When Gardea was diagnosed in 2013, Nexavar, which was approved in 2007, was the only targeted therapy available for treating liver cancer. Last year, two new options became available. In April 2017, the U.S. Food and Drug Administration (FDA) expanded approval for the targeted therapy Stivarga (regorafenib) to include HCC previously treated with Nexavar. And in September 2017, the FDA granted accelerated approval to the immunotherapy drug Opdivo (nivolumab) for some patients with HCC. Other therapies—such as Mekinist (trametinib), already approved to treat certain types of metastatic melanoma, Zolinza (vorinostat), approved to treat cutaneous T-cell lymphoma, and Cabometyx (cabozantinib), approved to treat advanced kidney cancer and a type of metastatic thyroid cancer—are being studied in liver cancer in clinical trials. “There is still a lot of work to be done,” says Finn, “but the future is exciting.”

A Shared Feeling of Good Fortune

Five years after her initial diagnosis, on a return trip to Brazil, Baron learned her cancer had recurred. While there, she had a second surgery; this time, the doctor removed the entire right lobe of her liver. Today, a decade later, the Laurel, Maryland, mother of two and chief marketing officer of a Baltimore-based nonprofit continues to be involved in efforts to bring more research attention and dollars to FLC. Annually, she sees a liver surgeon at the Johns Hopkins Hospital in Baltimore. “Every year it’s hard,” says Baron. “But it also gives me a sense of purpose, and it’s always in my mind to live with that sense of purpose.”

Gardea continues to be fortunate.
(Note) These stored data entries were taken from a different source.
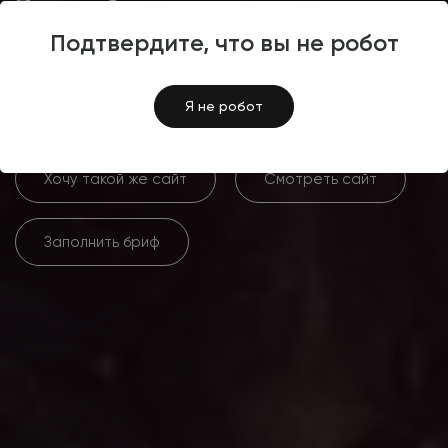
Разработка интернет-
магазина для фабрики
Подтвердите, что вы не робот
декора «‎МАРТГРУПП»‎
Я не робот
Хочу такой же сайт
Смотреть сайт
Заполнить бриф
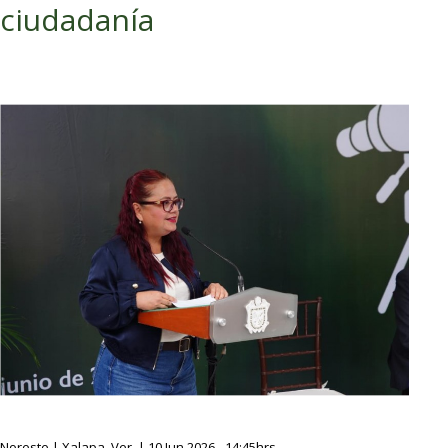
ciudadanía
Noreste | Xalapa, Ver. | 10 Jun 2026 - 14:45hrs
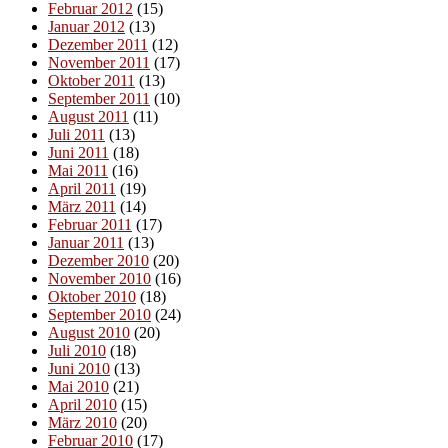
Februar 2012
(15)
Januar 2012
(13)
Dezember 2011
(12)
November 2011
(17)
Oktober 2011
(13)
September 2011
(10)
August 2011
(11)
Juli 2011
(13)
Juni 2011
(18)
Mai 2011
(16)
April 2011
(19)
März 2011
(14)
Februar 2011
(17)
Januar 2011
(13)
Dezember 2010
(20)
November 2010
(16)
Oktober 2010
(18)
September 2010
(24)
August 2010
(20)
Juli 2010
(18)
Juni 2010
(13)
Mai 2010
(21)
April 2010
(15)
März 2010
(20)
Februar 2010
(17)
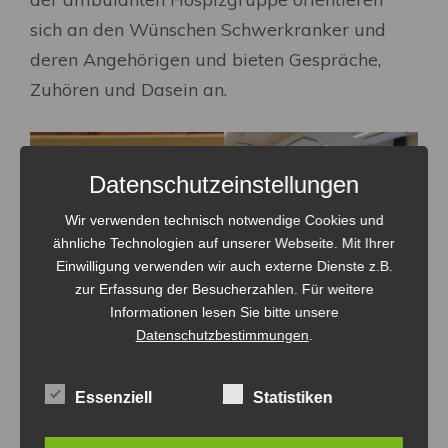
sich an den Wünschen Schwerkranker und
deren Angehörigen und bieten Gespräche,
Zuhören und Dasein an.
Datenschutzeinstellungen
Wir verwenden technisch notwendige Cookies und
ähnliche Technologien auf unserer Webseite. Mit Ihrer
Einwilligung verwenden wir auch externe Dienste z.B.
zur Erfassung der Besucherzahlen. Für weitere
Vorbereitung
Informationen lesen Sie bitte unsere
Datenschutzbestimmungen
.
Essenziell
Statistiken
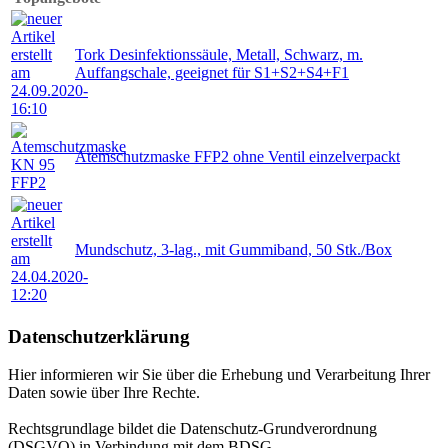
Tork Desinfektionssäule, Metall, Schwarz, m.
Auffangschale, geeignet für S1+S2+S4+F1
Atemschutzmaske FFP2 ohne Ventil einzelverpackt
Mundschutz, 3-lag., mit Gummiband, 50 Stk./Box
Datenschutzerklärung
Hier informieren wir Sie über die Erhebung und Verarbeitung Ihrer
Daten sowie über Ihre Rechte.
Rechtsgrundlage bildet die Datenschutz-Grundverordnung
(DSGVO) in Verbindung mit dem BDSG.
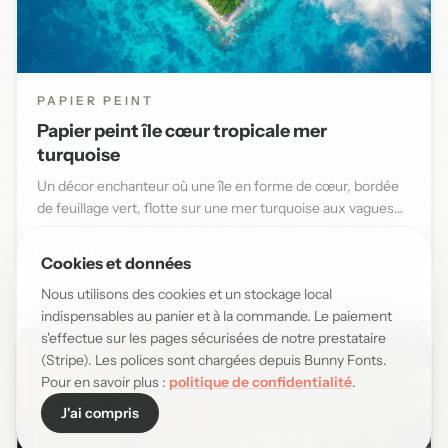
PAPIER PEINT
Papier peint île cœur tropicale mer
turquoise
Un décor enchanteur où une île en forme de cœur, bordée
de feuillage vert, flotte sur une mer turquoise aux vagues
douce...
29,90 EUR/m²
Cookies et données
Nous utilisons des cookies et un stockage local
indispensables au panier et à la commande. Le paiement
s'effectue sur les pages sécurisées de notre prestataire
(Stripe). Les polices sont chargées depuis Bunny Fonts.
Pour en savoir plus :
politique de confidentialité
.
J'ai compris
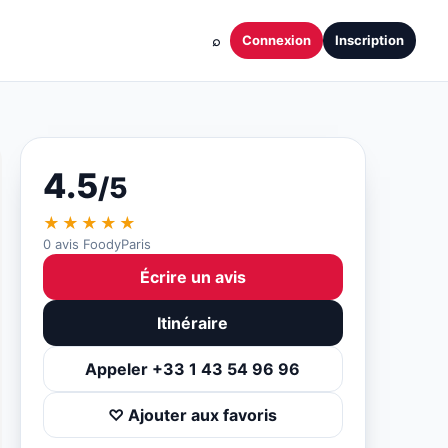
⌕
Connexion
Inscription
4.5
/5
★★★★★
0 avis FoodyParis
Écrire un avis
Itinéraire
Appeler +33 1 43 54 96 96
♡ Ajouter aux favoris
He developed a second tumor in his liver in 2013, but the surgery to remove it went well. And when medication needed to cure his hepatitis C infection became available, his insurance covered it. “I feel pretty good,” he says, even though one of his tumors appears to be growing again.
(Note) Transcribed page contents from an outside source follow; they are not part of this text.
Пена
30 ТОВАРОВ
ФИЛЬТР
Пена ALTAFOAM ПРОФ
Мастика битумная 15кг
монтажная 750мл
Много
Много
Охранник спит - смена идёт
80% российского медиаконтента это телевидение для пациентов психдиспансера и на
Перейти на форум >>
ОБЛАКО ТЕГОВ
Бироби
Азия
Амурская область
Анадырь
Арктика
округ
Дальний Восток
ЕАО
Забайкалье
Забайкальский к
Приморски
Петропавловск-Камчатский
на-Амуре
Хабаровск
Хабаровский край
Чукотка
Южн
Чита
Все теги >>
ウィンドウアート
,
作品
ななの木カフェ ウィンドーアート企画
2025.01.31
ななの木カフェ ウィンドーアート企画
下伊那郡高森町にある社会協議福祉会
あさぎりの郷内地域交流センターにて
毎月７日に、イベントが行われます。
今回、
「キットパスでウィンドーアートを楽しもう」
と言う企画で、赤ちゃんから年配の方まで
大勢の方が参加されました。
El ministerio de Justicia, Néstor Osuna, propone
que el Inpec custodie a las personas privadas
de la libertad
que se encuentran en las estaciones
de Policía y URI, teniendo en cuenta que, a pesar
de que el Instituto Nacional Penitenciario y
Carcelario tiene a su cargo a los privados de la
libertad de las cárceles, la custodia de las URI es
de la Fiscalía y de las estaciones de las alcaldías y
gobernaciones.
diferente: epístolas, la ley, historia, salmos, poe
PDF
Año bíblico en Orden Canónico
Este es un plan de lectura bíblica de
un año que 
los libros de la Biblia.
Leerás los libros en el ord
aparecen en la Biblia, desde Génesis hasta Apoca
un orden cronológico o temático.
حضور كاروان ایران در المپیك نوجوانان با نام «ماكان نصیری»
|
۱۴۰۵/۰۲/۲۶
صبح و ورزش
“During the time I’ve had this, I’ve had a few friends who got the same thing and died. In six months, they were gone,” he reflects. “I’m getting into my fifth year, and when I ask my doctor what our plan is, he says, ‘I don’t plan on you going anywhere for a long, long time.’” There’s no question, Gardea says, “I’m one of the lucky ones.”

Sue Rochman, a medical journalist based in San Francisco, was formerly a contributing editor of Cancer Today.